Studies show that as the complexity of the thoracic operation increases, so does mortality.[21] Lung-sparing techniques have improved outcomes vs anatomic resection. One such technique, tractotomy, is especially useful in penetrating trauma. Staplers are fired on 2 sides of the penetrating trauma tract, isolating it. The tract is then opened, and bleeding vessels are sutured or otherwise controlled with an argon beam or even fibrin glue.

Endovascular Stent Grafts for Thoracic Aorta Injuries

The use of seat belts has dramatically changed the epidemiology of intrathoracic aortic injuries, allowing far more patients to present to the emergency department in stable condition. As a result, it has become possible to use endovascular stents in traumatic aortic injuries. Riyad Karmy-Jones, MD, FACS, from Seattle, Washington, stated that patients undergoing open repair for such injuries had mortality rates of 5% to 28%, as compared with 6% to 10% with endovascular repair. Length of stay in endovascular stent-graft (ESVG) placement patients can be dramatically shorter in patients with isolated injuries, but overall, the length of stay shows no difference, as it is related more to injury severity than to type of repair.

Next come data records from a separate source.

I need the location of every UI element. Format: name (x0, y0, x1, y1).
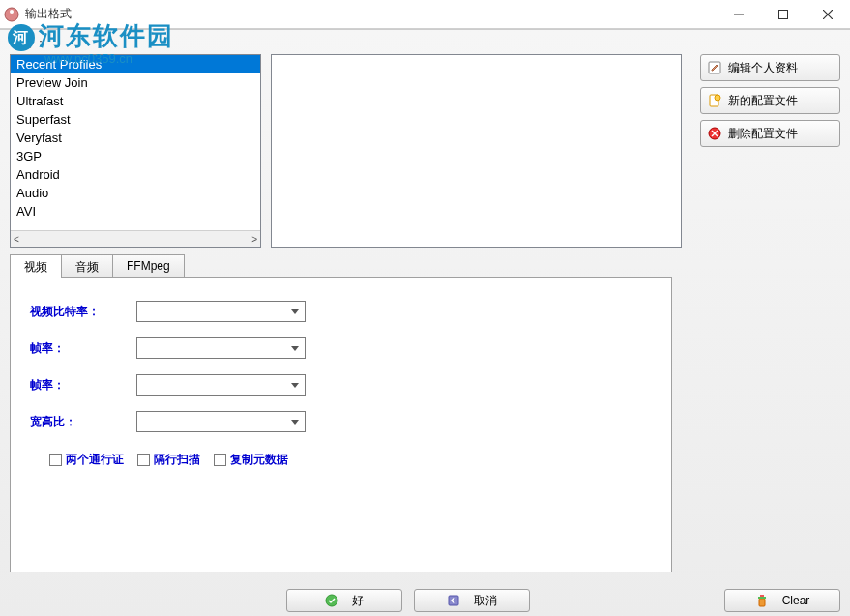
framerate2-label: 帧率： (30, 377, 136, 394)
svg-rect-14 (759, 599, 765, 606)
intro-label: 首介： (12, 35, 46, 51)
cancel-icon (447, 594, 460, 607)
minimize-button[interactable] (717, 0, 761, 28)
new-profile-button[interactable]: 新的配置文件 (700, 87, 840, 114)
profile-item[interactable]: AVI (11, 202, 260, 220)
svg-point-8 (715, 95, 720, 101)
delete-icon (707, 126, 722, 141)
window-title: 输出格式 (25, 6, 717, 22)
tab-ffmpeg[interactable]: FFMpeg (112, 254, 185, 278)
edit-profile-label: 编辑个人资料 (728, 60, 798, 76)
aspect-ratio-label: 宽高比： (30, 414, 136, 430)
svg-point-1 (10, 10, 14, 14)
edit-profile-button[interactable]: 编辑个人资料 (700, 54, 840, 81)
svg-rect-15 (758, 597, 766, 599)
profile-item[interactable]: Ultrafast (11, 92, 260, 110)
svg-rect-13 (449, 596, 458, 605)
two-pass-checkbox[interactable]: 两个通行证 (49, 452, 124, 468)
tab-content-video: 视频比特率： 帧率： 帧率： 宽高比： 两个通行证 (10, 277, 672, 572)
tab-audio[interactable]: 音频 (61, 254, 113, 278)
profile-item[interactable]: Veryfast (11, 129, 260, 147)
titlebar: 输出格式 (0, 0, 850, 29)
svg-rect-3 (779, 10, 788, 18)
video-bitrate-combo[interactable] (136, 301, 306, 322)
profile-item[interactable]: Android (11, 165, 260, 184)
profile-item[interactable]: Audio (11, 184, 260, 202)
interlace-checkbox[interactable]: 隔行扫描 (137, 452, 200, 468)
profile-item[interactable]: Recent Profiles (11, 55, 260, 73)
framerate1-label: 帧率： (30, 340, 136, 357)
check-icon (325, 594, 338, 607)
delete-profile-label: 删除配置文件 (728, 126, 798, 142)
checkbox-icon (137, 454, 150, 466)
new-profile-label: 新的配置文件 (728, 93, 798, 109)
framerate2-combo[interactable] (136, 374, 306, 396)
checkbox-icon (49, 454, 62, 466)
horizontal-scrollbar[interactable]: <> (11, 230, 260, 247)
profile-list[interactable]: Recent ProfilesPreview JoinUltrafastSupe… (10, 54, 261, 248)
profile-item[interactable]: Preview Join (11, 73, 260, 92)
clear-icon (755, 594, 769, 607)
ok-button[interactable]: 好 (286, 589, 402, 612)
copy-metadata-checkbox[interactable]: 复制元数据 (214, 452, 288, 468)
video-bitrate-label: 视频比特率： (30, 304, 136, 320)
tab-video[interactable]: 视频 (10, 254, 62, 278)
preview-pane (271, 54, 682, 248)
clear-button[interactable]: Clear (724, 589, 840, 612)
delete-profile-button[interactable]: 删除配置文件 (700, 120, 840, 147)
aspect-ratio-combo[interactable] (136, 411, 306, 432)
checkbox-icon (214, 454, 226, 466)
profile-item[interactable]: Superfast (11, 110, 260, 129)
maximize-button[interactable] (761, 0, 806, 28)
svg-rect-16 (760, 595, 764, 597)
profile-item[interactable]: 3GP (11, 147, 260, 165)
close-button[interactable] (806, 0, 850, 28)
new-icon (707, 93, 722, 108)
cancel-button[interactable]: 取消 (414, 589, 530, 612)
main-area: 首介： Recent ProfilesPreview JoinUltrafast… (0, 29, 850, 616)
app-icon (4, 7, 19, 22)
framerate1-combo[interactable] (136, 337, 306, 359)
edit-icon (707, 60, 722, 75)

Because there is no aortic cross-clamping with EVSG, the risk of paralysis is markedly reduced. Paralysis occurs at a rate of 3% to 26% in some series in patients treated with open repair, but this rate falls to 0% in patients treated with endografts. Overall, use of EVSG is associated with a marked reduction in risks of paralysis, morbidity, and mortality in patients with isolated chest injuries.

Technical considerations for placement of an EVSG include femoral diameter, left subclavian artery position, distance to insertion site, and most importantly the angle of the aortic arch. This curvature can cause foreshortening of the graft and is the most significant problem with graft placement. In the United States, only a few centers have dedicated thoracic aortic grafts; most centers are compelled to use abdominal aortic graft extenders. These nonanatomic grafts are not only more technically difficult to use but also are prone to leaks and migration. European series with dedicated thoracic aortic endovascular stents have shown excellent results.

The future of EVSG in thoracic trauma remains bright, as more and more surgeons become adept at this technique and thoracic aortic grafts become available.